▼

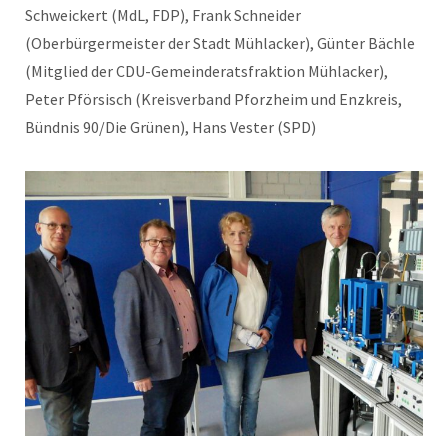
Schweickert (MdL, FDP), Frank Schneider
(Oberbürgermeister der Stadt Mühlacker), Günter Bächle
(Mitglied der CDU-Gemeinderatsfraktion Mühlacker),
Peter Pförsisch (Kreisverband Pforzheim und Enzkreis,
Bündnis 90/Die Grünen), Hans Vester (SPD)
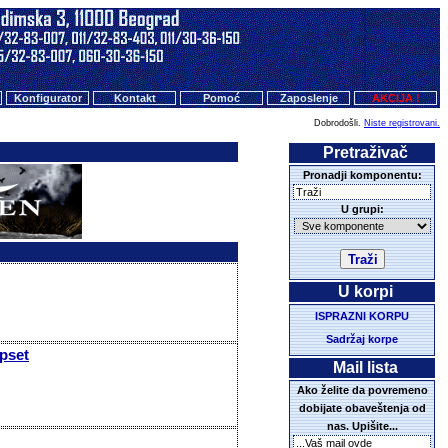
Konfigurator
Kontakt
Pomoć
Zaposlenje
AKCIJA !
Dobrodošli.
Niste registrovani.
Pretraživač
Pronadji komponentu:
U grupi:
U korpi
ISPRAZNI KORPU
Sadržaj korpe
ipset
Mail lista
Ako želite da povremeno
dobijate obaveštenja od
nas. Upišite...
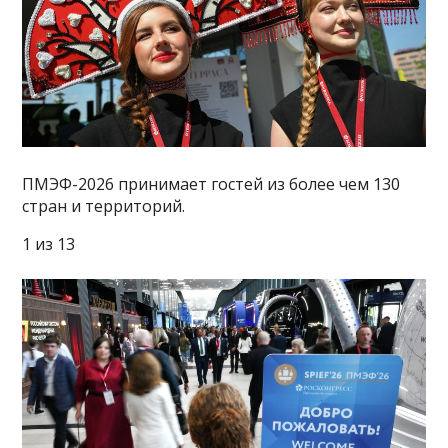
ПМЭФ-2026 принимает гостей из более чем 130
стран и территорий.
1 из 13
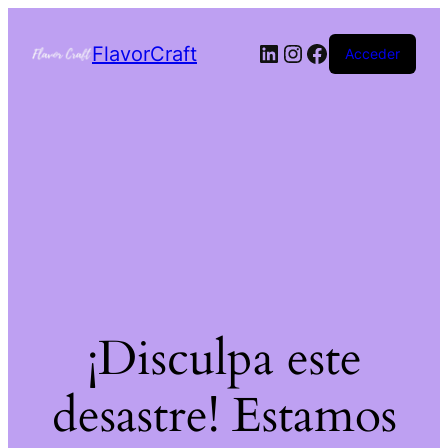
FlavorCraft
Acceder
¡Disculpa este
desastre! Estamos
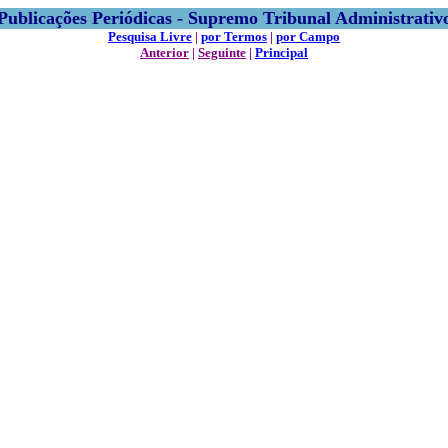
Publicações Periódicas - Supremo Tribunal Administrativ
Pesquisa Livre
|
por Termos
|
por Campo
Anterior
|
Seguinte
|
Principal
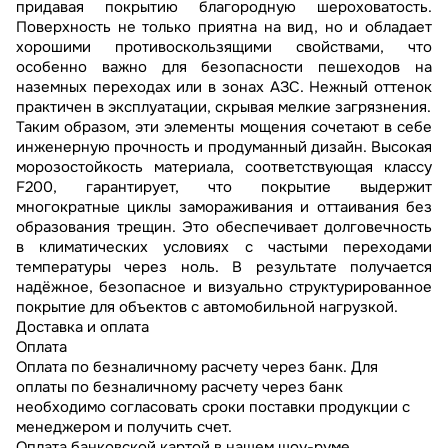
придавая покрытию благородную шероховатость.
Поверхность не только приятна на вид, но и обладает
хорошими противоскользящими свойствами, что
особенно важно для безопасности пешеходов на
наземных переходах или в зонах АЗС. Нежный оттенок
практичен в эксплуатации, скрывая мелкие загрязнения.
Таким образом, эти элементы мощения сочетают в себе
инженерную прочность и продуманный дизайн. Высокая
морозостойкость материала, соответствующая классу
F200, гарантирует, что покрытие выдержит
многократные циклы замораживания и оттаивания без
образования трещин. Это обеспечивает долговечность
в климатических условиях с частыми переходами
температуры через ноль. В результате получается
надёжное, безопасное и визуально структурированное
покрытие для объектов с автомобильной нагрузкой.
Доставка и оплата
Оплата
Оплата по безналичному расчету через банк. Для
оплаты по безналичному расчету через банк
необходимо согласовать сроки поставки продукции с
менеджером и получить счет.
Оплата банковской картой в нашем шоу-руме.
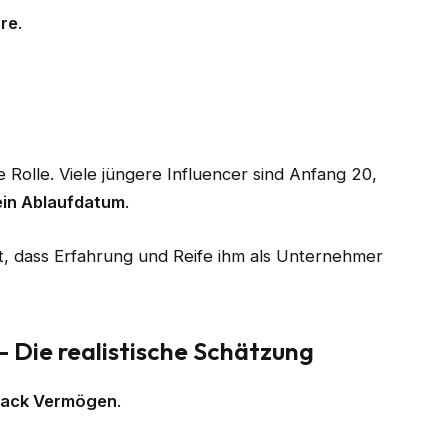
hre
.
e Rolle. Viele jüngere Influencer sind Anfang 20,
kein Ablaufdatum
.
st, dass Erfahrung und Reife ihm als Unternehmer
Die realistische Schätzung
ack Vermögen
.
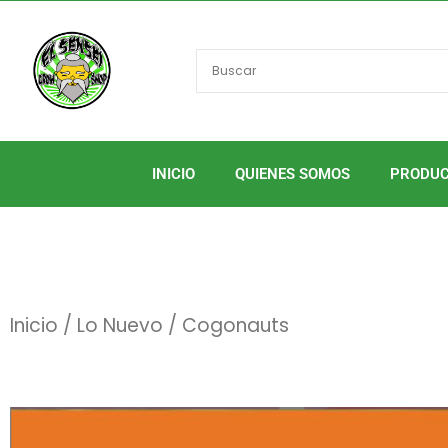
Ir
al
contenido
INICIO
QUIENES SOMOS
PRODU
Inicio
/
Lo Nuevo
/ Cogonauts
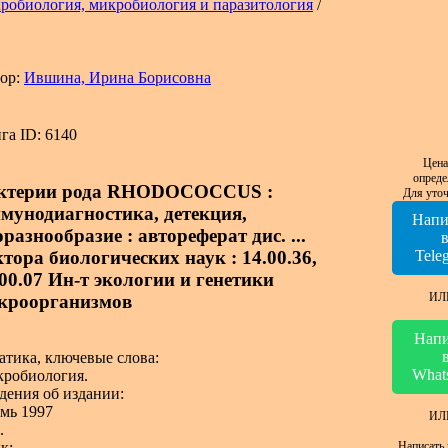
робиология, микробиология и паразитология
/
ор:
Ившина, Ирина Борисовна
га ID: 6140
Цена
опреде
ктерии рода RHODOCOCCUS :
Для уточ
мунодиагностика, детекция,
Напи
разнообразие : автореферат дис. ...
ктора биологических наук : 14.00.36,
Tele
.00.07 Ин-т экологии и генетики
ИЛ
кроорганизмов
Напи
атика, ключевые слова:
What
робиология.
дения об издании:
мь 1997
ИЛ
.
Написать 
к:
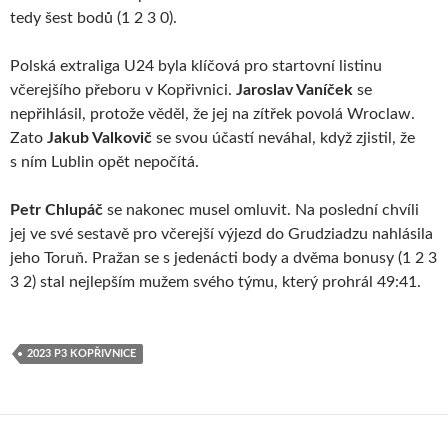
tedy šest bodů (1 2 3 0).
Polská extraliga U24 byla klíčová pro startovní listinu
včerejšího přeboru v Kopřivnici.
Jaroslav Vaníček
se
nepřihlásil, protože věděl, že jej na zítřek povolá Wroclaw.
Zato
Jakub Valkovič
se svou účastí neváhal, když zjistil, že
s ním Lublin opět nepočítá.
Petr Chlupáč
se nakonec musel omluvit. Na poslední chvíli
jej ve své sestavě pro včerejší výjezd do Grudziadzu nahlásila
jeho Toruň. Pražan se s jedenácti body a dvěma bonusy (1 2 3
3 2) stal nejlepším mužem svého týmu, který prohrál 49:41.
2023 P3 KOPŘIVNICE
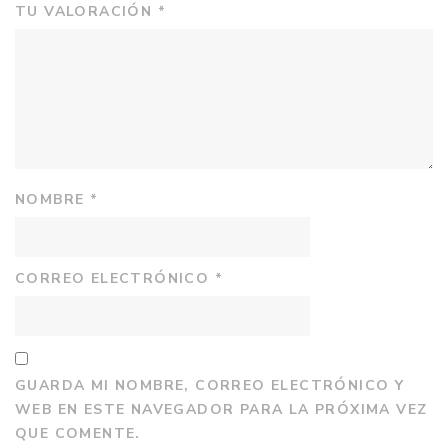
TU VALORACIÓN
*
NOMBRE
*
CORREO ELECTRÓNICO
*
GUARDA MI NOMBRE, CORREO ELECTRÓNICO Y
WEB EN ESTE NAVEGADOR PARA LA PRÓXIMA VEZ
QUE COMENTE.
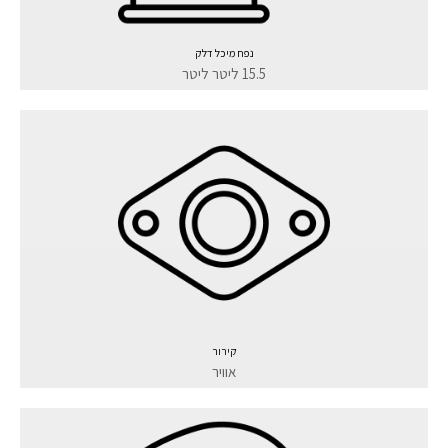
נפח מיכל דלק
15.5 ליטר ליטר
קירור
אוויר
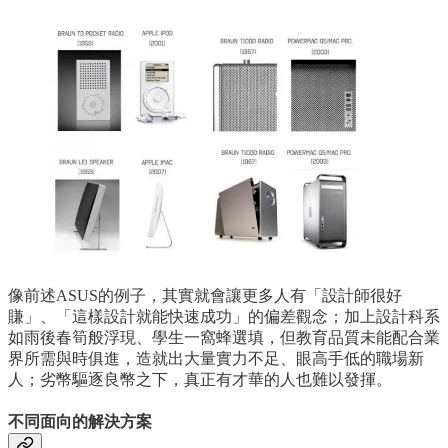
像前述ASUS的例子，其實就會讓更多人有「設計師很好
賺」、「這樣設計就能快速成功」的偏差觀念；加上設計科系
如雨後春筍般浮現、學生一窩蜂選填，但教育品質未能配合業
界所需與時俱進，造就出大量實力不足、眼高手低的職場新
人；劣幣驅逐良幣之下，真正有才華的人也難以發揮。
不同面向的解決方案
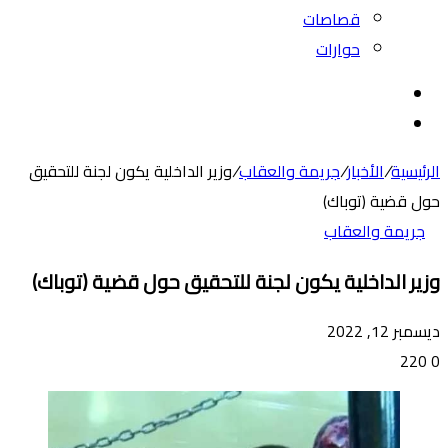
قصاصات
حوارات
بحث
عن
الوضع
المظلم
الرئيسية
/
الأخبار
/
جريمة والعقاب
/
وزير الداخلية يكون لجنة للتحقيق
حول قضية (توباك)
جريمة والعقاب
وزير الداخلية يكون لجنة للتحقيق حول قضية (توباك)
ديسمبر 12, 2022
220
0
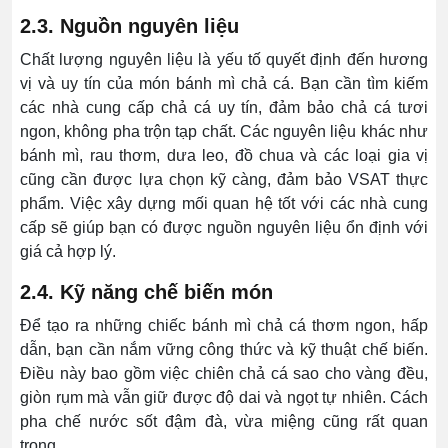
2.3. Nguồn nguyên liệu
Chất lượng nguyên liệu là yếu tố quyết định đến hương
vị và uy tín của món bánh mì chả cá. Bạn cần tìm kiếm
các nhà cung cấp chả cá uy tín, đảm bảo chả cá tươi
ngon, không pha trộn tạp chất. Các nguyên liệu khác như
bánh mì, rau thơm, dưa leo, đồ chua và các loại gia vị
cũng cần được lựa chọn kỹ càng, đảm bảo VSAT thực
phẩm. Việc xây dựng mối quan hệ tốt với các nhà cung
cấp sẽ giúp bạn có được nguồn nguyên liệu ổn định với
giá cả hợp lý.
2.4. Kỹ năng chế biến món
Để tạo ra những chiếc bánh mì chả cá thơm ngon, hấp
dẫn, bạn cần nắm vững công thức và kỹ thuật chế biến.
Điều này bao gồm việc chiên chả cá sao cho vàng đều,
giòn rụm mà vẫn giữ được độ dai và ngọt tự nhiên. Cách
pha chế nước sốt đậm đà, vừa miệng cũng rất quan
trọng.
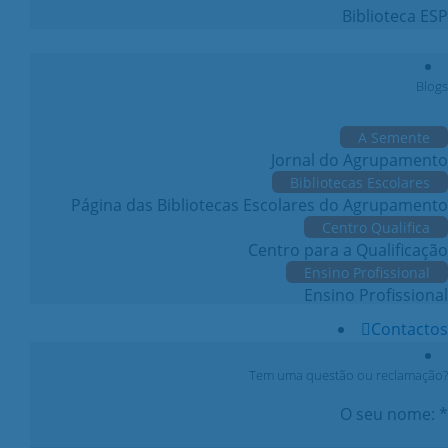
Biblioteca ESP
Blogs
A Semente
Jornal do Agrupamento
Bibliotecas Escolares
Página das Bibliotecas Escolares do Agrupamento
Centro Qualifica
Centro para a Qualificação
Ensino Profissional
Ensino Profissional
Contactos
Tem uma questão ou reclamação?
O seu nome: *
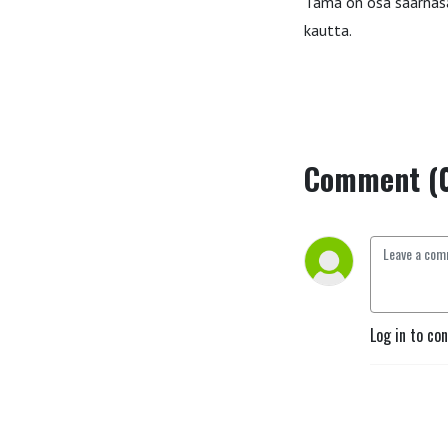
Tämä on osa saarnasa
kautta.
Comment (
Log in to co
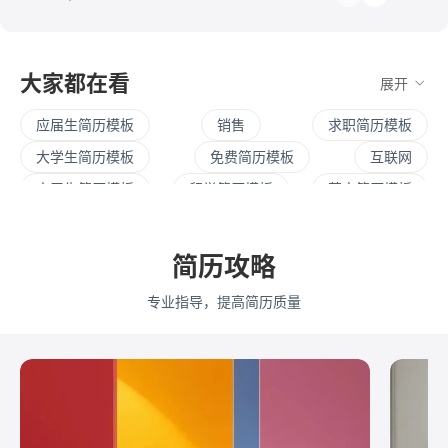
大家都在看
展开
应届生简历模板
销售
求职简历模板
大学生简历模板
免费简历模板
互联网
实习生简历模板
留学简历模板
英文简历模板
暑期实习
校招简历
社招简历
大三实习
寒假实习
四大简历
保研简历
考研复试
简历攻略
简历范文
产品经理简历模板
程序员简历模板
专业指导，提高简历质量
运营简历模板
行政简历模板
设计简历模板
财务简历模板
教师简历模板
python
Web前端
Java
Andorid
iOS
测试
运维
大数据
UI/UX
平面设计/美工
人力资源
会展策划
医疗/健康
品牌公关
算法工程师
快消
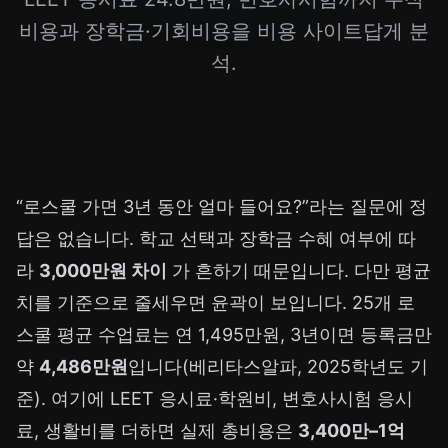
비용과 장학금·기회비용을 비용 사이트답게 분
석.
“로스쿨 가면 3년 동안 얼마 들어요?”라는 질문에 정
답은 없습니다. 학교 선택과 장학금 수혜 여부에 따
라
3,000만원 차이
가 흔하기 때문입니다. 다만 평균
치를 기준으로 줄세우면 윤곽이 보입니다. 25개 로
스쿨 평균 수업료는 연 1,495만원, 3년이면 등록금만
약
4,486만원
입니다(베리타스알파, 2025학년도 기
준). 여기에 LEET 응시료·학원비, 변호사시험 응시
료, 생활비를 더하면 실제 총비용은
3,400만–1억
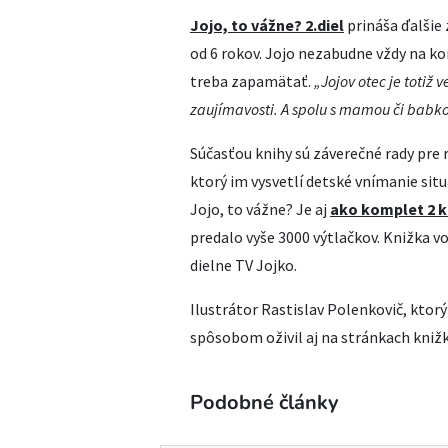
Jojo, to vážne? 2.diel
prináša ďalšie
od 6 rokov. Jojo nezabudne vždy na ko
treba zapamätať.
„Jojov otec je totiž
zaujímavosti. A spolu s mamou či babko
Súčasťou knihy sú záverečné rady pre
ktorý im vysvetlí detské vnímanie sit
Jojo, to vážne? Je aj
ako komplet 2 k
predalo vyše 3000 výtlačkov. Knižka 
dielne TV Jojko.
Ilustrátor Rastislav Polenkovič, ktorý
spôsobom oživil aj na stránkach knižk
Podobné články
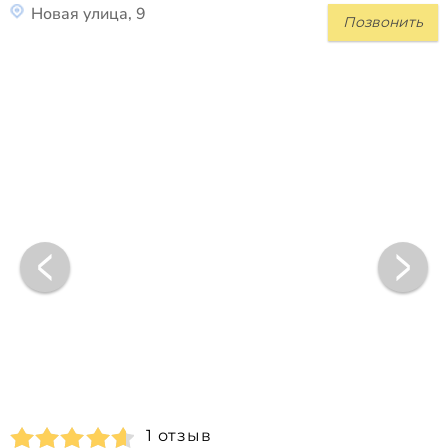
Новая улица, 9
Позвонить
1 отзыв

▲

REQUIRED WORK >>
Return every record above exactly as written, but drop the pictures.

TASK ANSWER >>
Schweickert (MdL, FDP), Frank Schneider
(Oberbürgermeister der Stadt Mühlacker), Günter Bächle
(Mitglied der CDU-Gemeinderatsfraktion Mühlacker),
Peter Pförsisch (Kreisverband Pforzheim und Enzkreis,
Bündnis 90/Die Grünen), Hans Vester (SPD)
Konfigurator
Kontakt
Pomoć
Zaposlenje
AKCIJA !
Dobrodošli.
Niste registrovani.
Pretraživač
Pronadji komponentu:
U grupi:
U korpi
ISPRAZNI KORPU
Sadržaj korpe
ipset
Mail lista
Ako želite da povremeno
dobijate obaveštenja od
nas. Upišite...
ПМЭФ-2026 принимает гостей из более чем 130
стран и территорий.
1 из 13
FlavorCraft
Acceder
¡Disculpa este
desastre! Estamos
Publicações Periódicas - Supremo Tribunal Administrativ
Pesquisa Livre
|
por Termos
|
por Campo
Anterior
|
Seguinte
|
Principal
придавая покрытию благородную шероховатость.
Поверхность не только приятна на вид, но и обладает
хорошими противоскользящими свойствами, что
особенно важно для безопасности пешеходов на
наземных переходах или в зонах АЗС. Нежный оттенок
практичен в эксплуатации, скрывая мелкие загрязнения.
Таким образом, эти элементы мощения сочетают в себе
инженерную прочность и продуманный дизайн. Высокая
морозостойкость материала, соответствующая классу
F200, гарантирует, что покрытие выдержит
многократные циклы замораживания и оттаивания без
образования трещин. Это обеспечивает долговечность
в климатических условиях с частыми переходами
температуры через ноль. В результате получается
надёжное, безопасное и визуально структурированное
покрытие для объектов с автомобильной нагрузкой.
Доставка и оплата
Оплата
Оплата по безналичному расчету через банк. Для
оплаты по безналичному расчету через банк
необходимо согласовать сроки поставки продукции с
менеджером и получить счет.
Оплата банковской картой в нашем шоу-руме.
hre
.
e Rolle. Viele jüngere Influencer sind Anfang 20,
kein Ablaufdatum
.
st, dass Erfahrung und Reife ihm als Unternehmer
Die realistische Schätzung
ack Vermögen
.
Ir
al
contenido
INICIO
QUIENES SOMOS
PRODU
Inicio
/
Lo Nuevo
/ Cogonauts
робиология, микробиология и паразитология
/
ор:
Ившина, Ирина Борисовна
га ID: 6140
Цена
опреде
ктерии рода RHODOCOCCUS :
Для уточ
мунодиагностика, детекция,
Напи
разнообразие : автореферат дис. ...
ктора биологических наук : 14.00.36,
Tele
.00.07 Ин-т экологии и генетики
ИЛ
кроорганизмов
Напи
атика, ключевые слова:
What
робиология.
дения об издании:
мь 1997
ИЛ
.
Написать 
к:
tedy šest bodů (1 2 3 0).
Polská extraliga U24 byla klíčová pro startovní listinu
včerejšího přeboru v Kopřivnici.
Jaroslav Vaníček
se
nepřihlásil, protože věděl, že jej na zítřek povolá Wroclaw.
Zato
Jakub Valkovič
se svou účastí neváhal, když zjistil, že
s ním Lublin opět nepočítá.
Petr Chlupáč
se nakonec musel omluvit. Na poslední chvíli
jej ve své sestavě pro včerejší výjezd do Grudziadzu nahlásila
jeho Toruň. Pražan se s jedenácti body a dvěma bonusy (1 2 3
3 2) stal nejlepším mužem svého týmu, který prohrál 49:41.
2023 P3 KOPŘIVNICE
TU VALORACIÓN
*
NOMBRE
*
CORREO ELECTRÓNICO
*
GUARDA MI NOMBRE, CORREO ELECTRÓNICO Y
WEB EN ESTE NAVEGADOR PARA LA PRÓXIMA VEZ
QUE COMENTE.
נפח מיכל דלק
15.5 ליטר ליטר
קירור
אוויר
像前述ASUS的例子，其實就會讓更多人有「設計師很好
賺」、「這樣設計就能快速成功」的偏差觀念；加上設計科系
如雨後春筍般浮現、學生一窩蜂選填，但教育品質未能配合業
界所需與時俱進，造就出大量實力不足、眼高手低的職場新
人；劣幣驅逐良幣之下，真正有才華的人也難以發揮。
不同面向的解決方案
قصاصات
حوارات
بحث
عن
الوضع
المظلم
الرئيسية
/
الأخبار
/
جريمة والعقاب
/
وزير الداخلية يكون لجنة للتحقيق
حول قضية (توباك)
جريمة والعقاب
وزير الداخلية يكون لجنة للتحقيق حول قضية (توباك)
ديسمبر 12, 2022
220
0
2.3. Nguồn nguyên liệu
Chất lượng nguyên liệu là yếu tố quyết định đến hương
vị và uy tín của món bánh mì chả cá. Bạn cần tìm kiếm
các nhà cung cấp chả cá uy tín, đảm bảo chả cá tươi
ngon, không pha trộn tạp chất. Các nguyên liệu khác như
bánh mì, rau thơm, dưa leo, đồ chua và các loại gia vị
cũng cần được lựa chọn kỹ càng, đảm bảo VSAT thực
phẩm. Việc xây dựng mối quan hệ tốt với các nhà cung
cấp sẽ giúp bạn có được nguồn nguyên liệu ổn định với
giá cả hợp lý.
2.4. Kỹ năng chế biến món
Để tạo ra những chiếc bánh mì chả cá thơm ngon, hấp
dẫn, bạn cần nắm vững công thức và kỹ thuật chế biến.
Điều này bao gồm việc chiên chả cá sao cho vàng đều,
giòn rụm mà vẫn giữ được độ dai và ngọt tự nhiên. Cách
pha chế nước sốt đậm đà, vừa miệng cũng rất quan
trọng.
Biblioteca ESP
Blogs
A Semente
Jornal do Agrupamento
Bibliotecas Escolares
Página das Bibliotecas Escolares do Agrupamento
Centro Qualifica
Centro para a Qualificação
Ensino Profissional
Ensino Profissional
Contactos
Tem uma questão ou reclamação?
O seu nome: *
Tämä on osa saarnasa
kautta.
Comment (
Log in to co
大家都在看
展开
应届生简历模板
销售
求职简历模板
大学生简历模板
免费简历模板
互联网
实习生简历模板
留学简历模板
英文简历模板
暑期实习
校招简历
社招简历
大三实习
寒假实习
四大简历
保研简历
考研复试
简历攻略
简历范文
产品经理简历模板
程序员简历模板
专业指导，提高简历质量
运营简历模板
行政简历模板
设计简历模板
财务简历模板
教师简历模板
python
Web前端
Java
Andorid
iOS
测试
运维
大数据
UI/UX
平面设计/美工
人力资源
会展策划
医疗/健康
品牌公关
算法工程师
快消
비용과 장학금·기회비용을 비용 사이트답게 분
석.
“로스쿨 가면 3년 동안 얼마 들어요?”라는 질문에 정
답은 없습니다. 학교 선택과 장학금 수혜 여부에 따
라
3,000만원 차이
가 흔하기 때문입니다. 다만 평균
치를 기준으로 줄세우면 윤곽이 보입니다. 25개 로
스쿨 평균 수업료는 연 1,495만원, 3년이면 등록금만
약
4,486만원
입니다(베리타스알파, 2025학년도 기
준). 여기에 LEET 응시료·학원비, 변호사시험 응시
료, 생활비를 더하면 실제 총비용은
3,400만–1억
Jojo, to vážne? 2.diel
prináša ďalšie
od 6 rokov. Jojo nezabudne vždy na ko
treba zapamätať.
„Jojov otec je totiž
zaujímavosti. A spolu s mamou či babko
Súčasťou knihy sú záverečné rady pre
ktorý im vysvetlí detské vnímanie sit
Jojo, to vážne? Je aj
ako komplet 2 k
predalo vyše 3000 výtlačkov. Knižka 
dielne TV Jojko.
Ilustrátor Rastislav Polenkovič, ktorý
spôsobom oživil aj na stránkach knižk
Podobné články
Новая улица, 9
Позвонить
1 отзыв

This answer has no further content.